─── Data supplied ───

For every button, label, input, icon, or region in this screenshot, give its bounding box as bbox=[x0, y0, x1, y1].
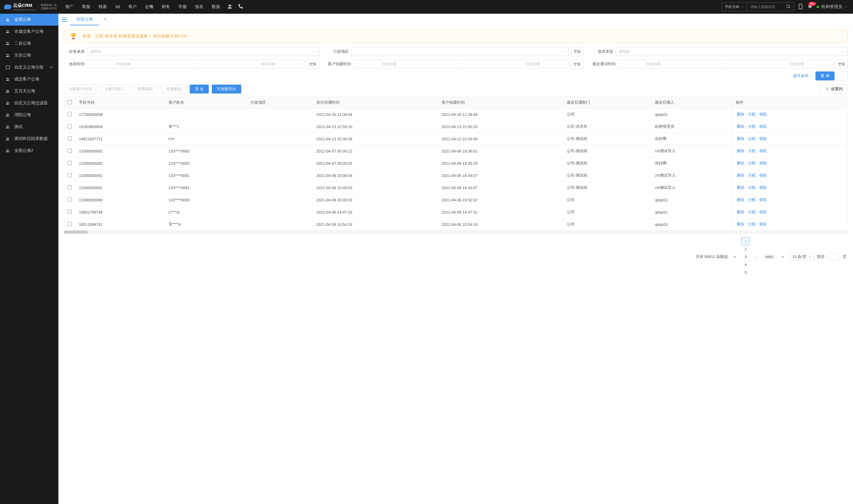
source-select[interactable]: 请选择 bbox=[87, 47, 319, 56]
givetime-range[interactable]: 开始日期~结束日期 bbox=[87, 59, 304, 69]
page-3[interactable]: 3 bbox=[742, 253, 749, 260]
row-delete[interactable]: 删除 bbox=[736, 173, 746, 178]
row-delete[interactable]: 删除 bbox=[736, 112, 746, 116]
row-checkbox[interactable] bbox=[68, 112, 72, 116]
row-delete[interactable]: 删除 bbox=[736, 161, 746, 165]
givetype-select[interactable]: 请选择 bbox=[616, 47, 848, 56]
user-menu[interactable]: 机构管理员 bbox=[817, 4, 848, 10]
expand-filters[interactable]: 展开条件 bbox=[793, 73, 813, 79]
table-row[interactable]: 15601799749s****st2021-04-06 14:47:33202… bbox=[64, 206, 847, 218]
row-checkbox[interactable] bbox=[68, 124, 72, 128]
topnav-客服[interactable]: 客服 bbox=[78, 0, 94, 14]
sidebar-item-测试[interactable]: 测试 bbox=[0, 121, 58, 133]
query-button[interactable]: 查 询 bbox=[815, 71, 835, 80]
page-4[interactable]: 4 bbox=[742, 260, 749, 268]
topnav-线索[interactable]: 线索 bbox=[94, 0, 111, 14]
table-row[interactable]: 13300000091133****00912021-04-06 20:00:0… bbox=[64, 169, 847, 182]
row-take[interactable]: 领取 bbox=[758, 173, 768, 178]
row-take[interactable]: 领取 bbox=[758, 222, 768, 227]
row-take[interactable]: 领取 bbox=[758, 197, 768, 202]
sidebar-item-非成交客户公海[interactable]: 非成交客户公海 bbox=[0, 25, 58, 38]
prev-page[interactable]: < bbox=[731, 253, 739, 260]
row-delete[interactable]: 删除 bbox=[736, 137, 746, 141]
row-checkbox[interactable] bbox=[68, 173, 72, 177]
export-button[interactable]: 导 出 bbox=[190, 85, 209, 93]
refresh-button[interactable] bbox=[837, 71, 848, 80]
horizontal-scrollbar[interactable] bbox=[64, 231, 847, 234]
row-take[interactable]: 领取 bbox=[758, 137, 768, 141]
topnav-客户[interactable]: 客户 bbox=[124, 0, 141, 14]
row-assign[interactable]: 分配 bbox=[747, 137, 757, 141]
row-assign[interactable]: 分配 bbox=[747, 222, 757, 227]
row-checkbox[interactable] bbox=[68, 222, 72, 226]
tab-list-toggle[interactable] bbox=[58, 14, 70, 25]
row-delete[interactable]: 删除 bbox=[736, 222, 746, 227]
tab-all-pool[interactable]: 全部公海 bbox=[70, 14, 99, 25]
topnav-数据[interactable]: 数据 bbox=[207, 0, 224, 14]
set-columns-button[interactable]: 设置列 bbox=[820, 85, 848, 93]
search-type-select[interactable]: 手机号码 bbox=[722, 3, 747, 11]
row-take[interactable]: 领取 bbox=[758, 124, 768, 129]
bulk-delete-button[interactable]: 批量删除 bbox=[161, 85, 187, 93]
add-user-icon[interactable] bbox=[227, 4, 233, 11]
row-assign[interactable]: 分配 bbox=[747, 210, 757, 214]
page-size-select[interactable]: 10 条/页 bbox=[790, 253, 814, 260]
row-checkbox[interactable] bbox=[68, 149, 72, 153]
sidebar-item-五月天公海[interactable]: 五月天公海 bbox=[0, 85, 58, 97]
table-row[interactable]: 18511888741安****a2021-04-06 10:54:192021… bbox=[64, 218, 847, 231]
row-take[interactable]: 领取 bbox=[758, 161, 768, 165]
next-page[interactable]: > bbox=[779, 253, 786, 260]
row-delete[interactable]: 删除 bbox=[736, 124, 746, 129]
page-2[interactable]: 2 bbox=[742, 245, 749, 253]
page-5[interactable]: 5 bbox=[742, 268, 749, 276]
row-delete[interactable]: 删除 bbox=[736, 197, 746, 202]
givetime-empty-btn[interactable]: 空值 bbox=[307, 59, 319, 69]
createtime-empty-btn[interactable]: 空值 bbox=[571, 59, 583, 69]
sidebar-item-成交客户公海[interactable]: 成交客户公海 bbox=[0, 73, 58, 85]
select-all[interactable] bbox=[68, 100, 72, 104]
topnav-IM[interactable]: IM bbox=[111, 0, 124, 14]
table-row[interactable]: 177000000092021-04-20 11:39:442021-04-20… bbox=[64, 108, 847, 121]
table-row[interactable]: 15263663656客***12021-04-13 22:50:202021-… bbox=[64, 121, 847, 133]
topnav-财务[interactable]: 财务 bbox=[158, 0, 174, 14]
table-row[interactable]: 14621837712h*h2021-04-13 22:30:392021-04… bbox=[64, 133, 847, 145]
calltime-empty-btn[interactable]: 空值 bbox=[835, 59, 848, 69]
sidebar-item-全部公海2[interactable]: 全部公海2 bbox=[0, 145, 58, 157]
row-take[interactable]: 领取 bbox=[758, 185, 768, 190]
sidebar-item-自定义公海过滤器[interactable]: 自定义公海过滤器 bbox=[0, 97, 58, 109]
createtime-range[interactable]: 开始日期~结束日期 bbox=[353, 59, 568, 69]
topnav-报名[interactable]: 报名 bbox=[191, 0, 207, 14]
tab-add[interactable]: + bbox=[99, 16, 111, 23]
export-plain-button[interactable]: 不加密导出 bbox=[212, 85, 241, 93]
sidebar-item-注安公海[interactable]: 注安公海 bbox=[0, 50, 58, 61]
row-delete[interactable]: 删除 bbox=[736, 185, 746, 190]
sidebar-item-测试昨日回库数据[interactable]: 测试昨日回库数据 bbox=[0, 133, 58, 145]
sidebar-item-全部公海[interactable]: 全部公海 bbox=[0, 14, 58, 25]
assign-dept-button[interactable]: 分配到部门 bbox=[100, 85, 130, 93]
bell-icon[interactable]: 99+ bbox=[807, 4, 813, 11]
row-assign[interactable]: 分配 bbox=[747, 161, 757, 165]
row-checkbox[interactable] bbox=[68, 197, 72, 202]
topnav-公海[interactable]: 公海 bbox=[141, 0, 158, 14]
bulk-take-button[interactable]: 批量领取 bbox=[132, 85, 158, 93]
mobile-icon[interactable] bbox=[798, 4, 803, 11]
assign-manager-button[interactable]: 分配客户经理 bbox=[64, 85, 97, 93]
table-row[interactable]: 13300000092133****00922021-04-07 00:00:0… bbox=[64, 157, 847, 169]
region-empty-btn[interactable]: 空值 bbox=[571, 47, 583, 56]
row-checkbox[interactable] bbox=[68, 185, 72, 190]
row-checkbox[interactable] bbox=[68, 161, 72, 165]
row-delete[interactable]: 删除 bbox=[736, 149, 746, 153]
row-checkbox[interactable] bbox=[68, 137, 72, 141]
row-assign[interactable]: 分配 bbox=[747, 173, 757, 178]
search-input[interactable] bbox=[747, 5, 783, 9]
row-delete[interactable]: 删除 bbox=[736, 210, 746, 214]
search-button[interactable] bbox=[783, 4, 794, 10]
row-assign[interactable]: 分配 bbox=[747, 112, 757, 116]
row-assign[interactable]: 分配 bbox=[747, 185, 757, 190]
logo[interactable]: 云朵CRM www.yunduocrm.com 教育机构一站式服务云平台 bbox=[0, 0, 61, 14]
row-checkbox[interactable] bbox=[68, 210, 72, 214]
table-row[interactable]: 13300000090133****00902021-04-06 20:00:0… bbox=[64, 194, 847, 206]
sidebar-item-二咨公海[interactable]: 二咨公海 bbox=[0, 38, 58, 50]
row-assign[interactable]: 分配 bbox=[747, 124, 757, 129]
topnav-学服[interactable]: 学服 bbox=[174, 0, 191, 14]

───

What you are asked to do: Please say how many lines above contain "开始日期", number only.

Exercise solution: 2